American politician from Washington

Valera A. Stevens is an American politician from Washington. Stevens is a Republican and a former member of the Washington House of Representatives and Washington State Senate.

== Career ==
Stevens is an interior decorator.

On November 3, 1992, Stevens won the election and became a Republican member of Washington House of Representatives for District 39, Position 1. Stevens defeated Dennis Lebow with 52.44% of the votes. On November 8, 1994, as an incumbent, Stevens won the election and continued serving District 39, Position 1. Stevens defeated Steve Hobbs with 63.84% of the votes.

On November 5, 1996, Stevens won the election and became a Republican member of Washington State Senate for District 39. Stevens defeated Patricia Patterson with 55.23% of the votes. On November 7, 2000, as an incumbent, Stevens won the election and continued serving District 39. Stevens defeated Freda Smith and Craig Chase with 54.94% of the votes.

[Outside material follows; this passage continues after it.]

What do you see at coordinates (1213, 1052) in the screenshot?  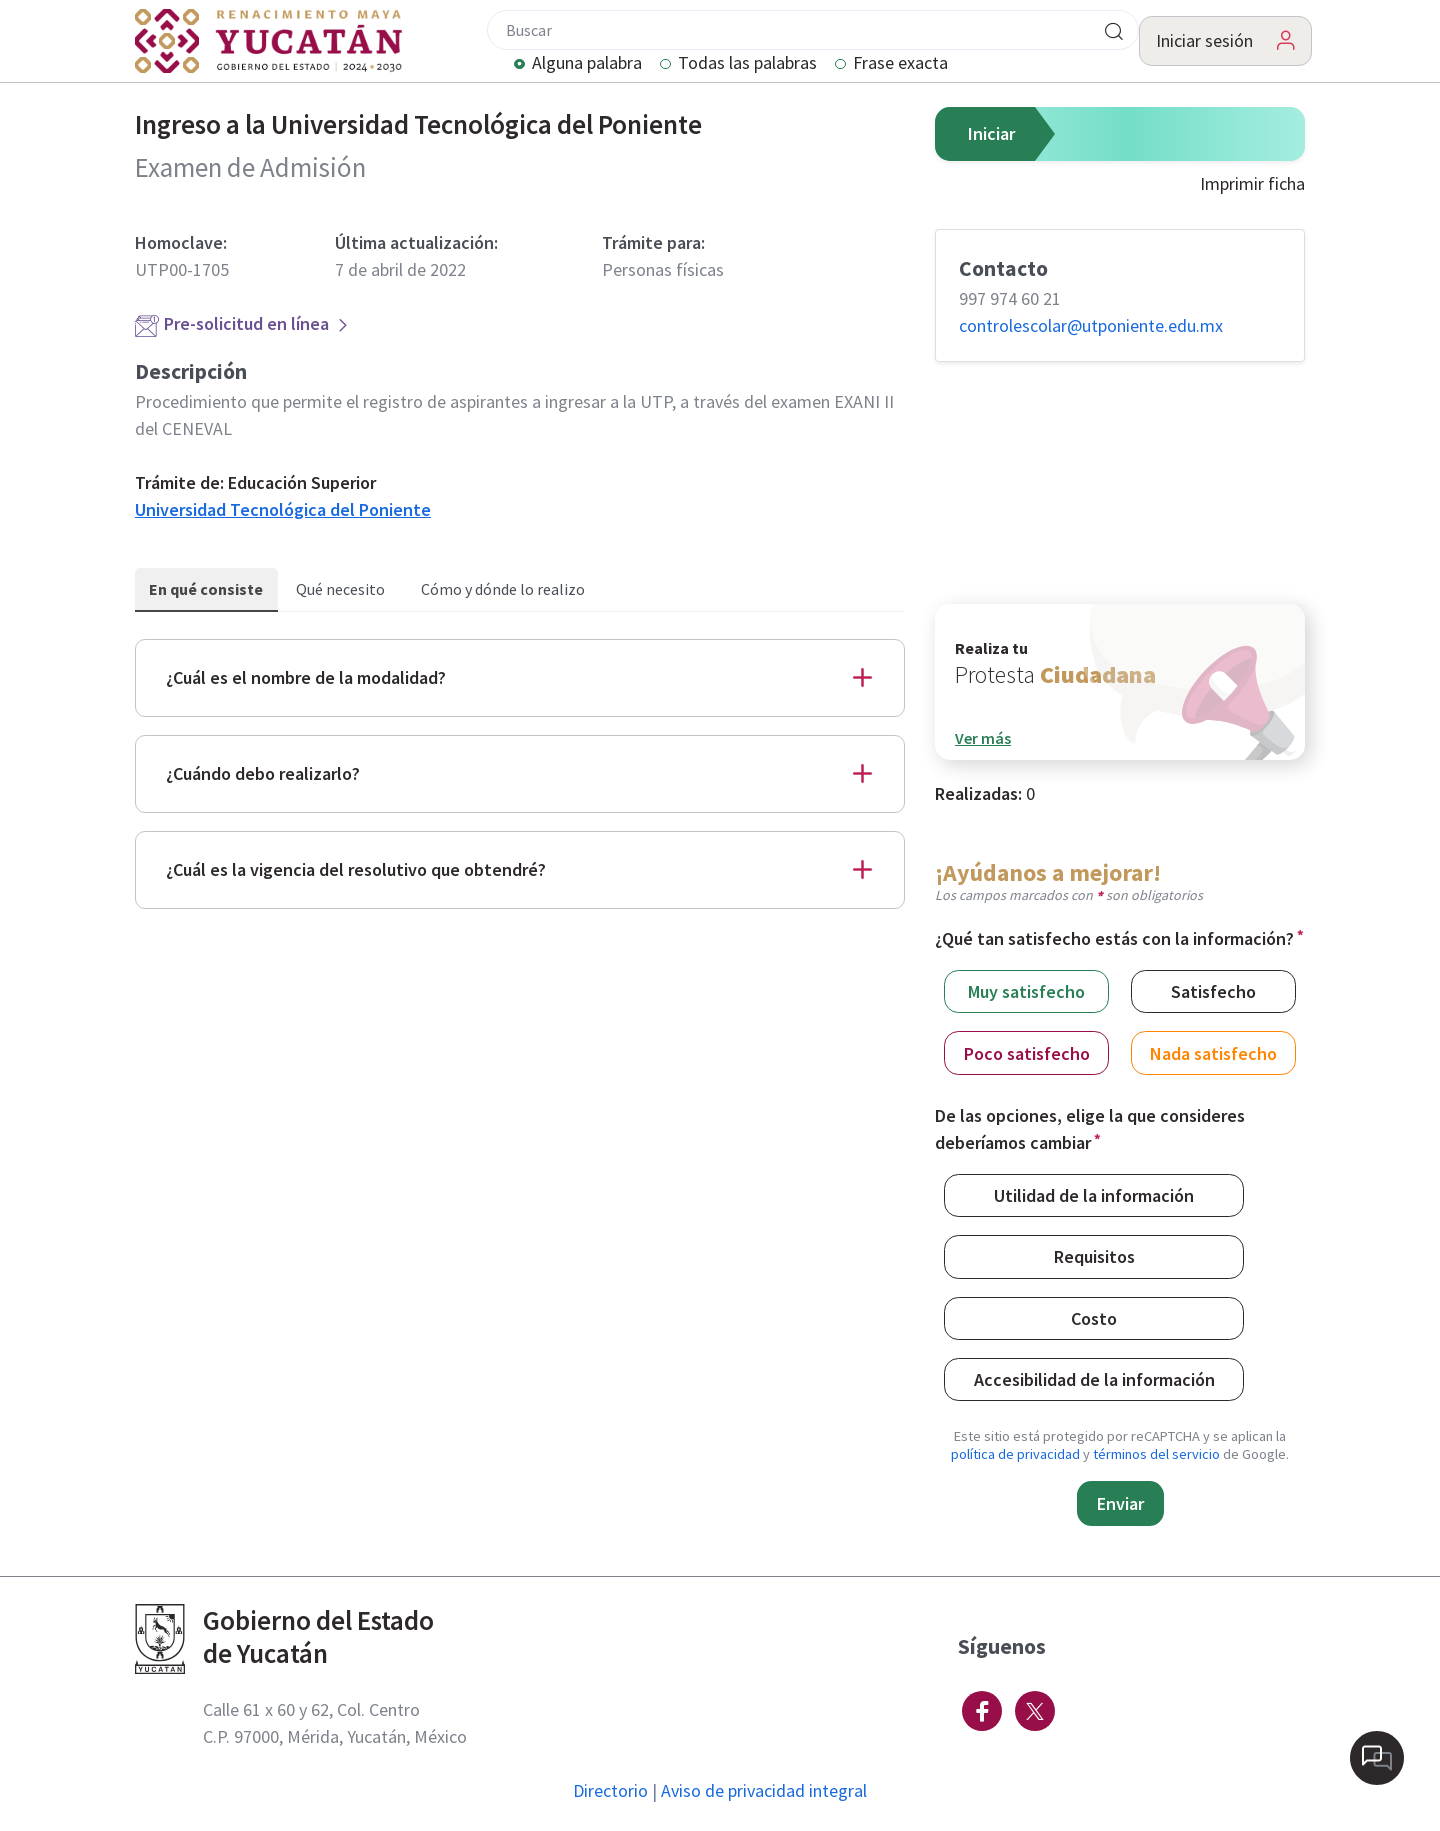 I see `Nada satisfecho` at bounding box center [1213, 1052].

On November 2, 2004, as an incumbent, Stevens won the election and continued serving District 39. Stevens defeated Susanne Olson with 54.33% of the votes. On November 4, 2008, as an incumbent, Stevens won the election and continued serving District 39. Stevens defeated Fred Walser with 58.55% of the votes.

== Personal life ==
Stevens' husband is Keith. They have two children. Stevens and her family live in Olympia, Washington.